Document Type: Original Paper
Ph.D. Student, Radiation-Medicine Dept., Nuclear Engineering Faculty, Shahid Beheshti University, Tehran, Iran
Associate Professor, Radiation-Medicine Dept., Nuclear Engineering Faculty, Shahid Beheshti University, Tehran, Iran
Associate Professor, Medical Engineering and Physics Dept., Medical Faculty, Medical Science University of Tehran, Tehran, Iran
Assistant Professor, Medical Physics Dept., Medical Faculty, Medical Science University of Iran, Tehran, Iran
Introduction: Orthogonal radial fields are those in which the central axes are perpendicular to each other. An example of these orthogonal fields is the set of craniospinal orthogonal fields that are used for radiotherapy of medulloblastoma. Craniospinal radial fields consist of two parallel-opposed fields for brain exposure and one or two posterior spinal fields for spinal cord exposure. The main problem in using these combinative fields is the overlap of radial fields, where they adjoin. Therefore, adjusting radial fields in craniospinal radiotherapy is of remarkable significance and can outstandingly affect the reduction of the side effects due to radiotherapy. In doing so, two different setups were used for craniospinal radiotherapy, and by using dosimetry in each adjustment in the junction region between brain and upper spine fields and in organs at risk, the results of the two adjustments were compared.
Materials and Methods: Each one of these two setups was separately performed on a Rando phantom. In the first setup, the arrangement of radial fields was performed without the rotation of the treatment bed and the collimators of the brain fields. In the second setup, the arrangement of radial fields was performed using the rotation of the treatment bed and the collimators of brain fields. For dosimetry, GR-200 TLDs were used. For radiotherapy, a varian linac (2100 C/D Model) was used.

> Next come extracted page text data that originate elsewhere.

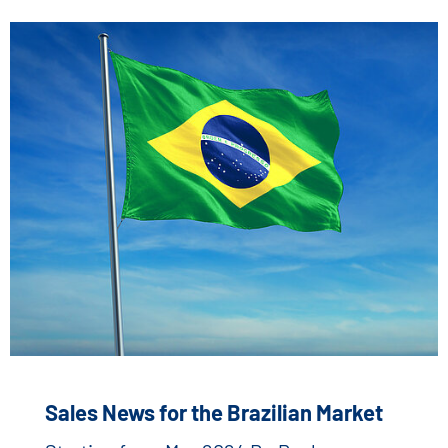
Sales News for the Brazilian Market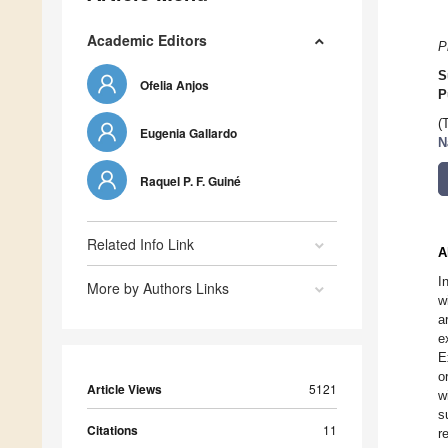
Academic Editors
P
S
Ofelia Anjos
P
(
Eugenia Gallardo
N
Raquel P. F. Guiné
Related Info Link
A
I
More by Authors Links
w
a
e
E
o
Article Views
5121
w
s
Citations
11
r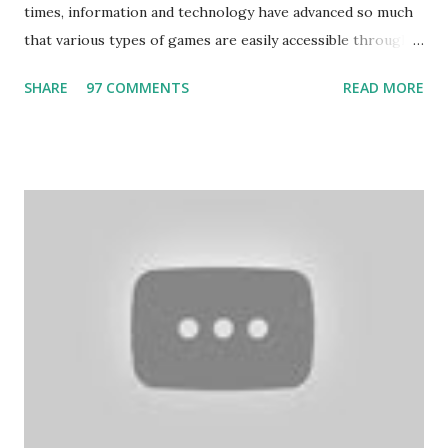
times, information and technology have advanced so much
that various types of games are easily accessible through
the Internet. Cricket is no exception. But if these games
SHARE
97 COMMENTS
READ MORE
bring us happiness, then we have to answer no. These
include playing cards and card games, carom during the
holidays, and fun times. Cards originated in China. The
cards are used to play various sitting games. In addition to
games, cards are also used in magic, prophecy, and
bungalows of cards. They are mainly used in gambling.
People are so mentally disturbed that they can’t easily
escape once they get mad in gambling with
https://www.10cric.com/ . The person who knows
gambling can automatically get knowledge about betting.
Because gambling and betting are two sides of one coin,
many houses have been destroyed due to gambling. But
some gamblers earn a lot because of gambling and betting!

Results: The results of dosimetry in the brain CTV, junction of brain and upper spine fields, thyroid and heart in the first setup were equal to 105, 168, 46 and 44 cGy, respectively, and in second setup, 106, 140, 48 and 44 cGy, respectively. Absorbed dose to the testes in both setups was negligible.
Discussion and Conclusion: The results of dosimetry in both setups showed that angling the bed and the collimators for the brain fields prevents the overlap of radial fields and reduces the side effects due to radiotherapy.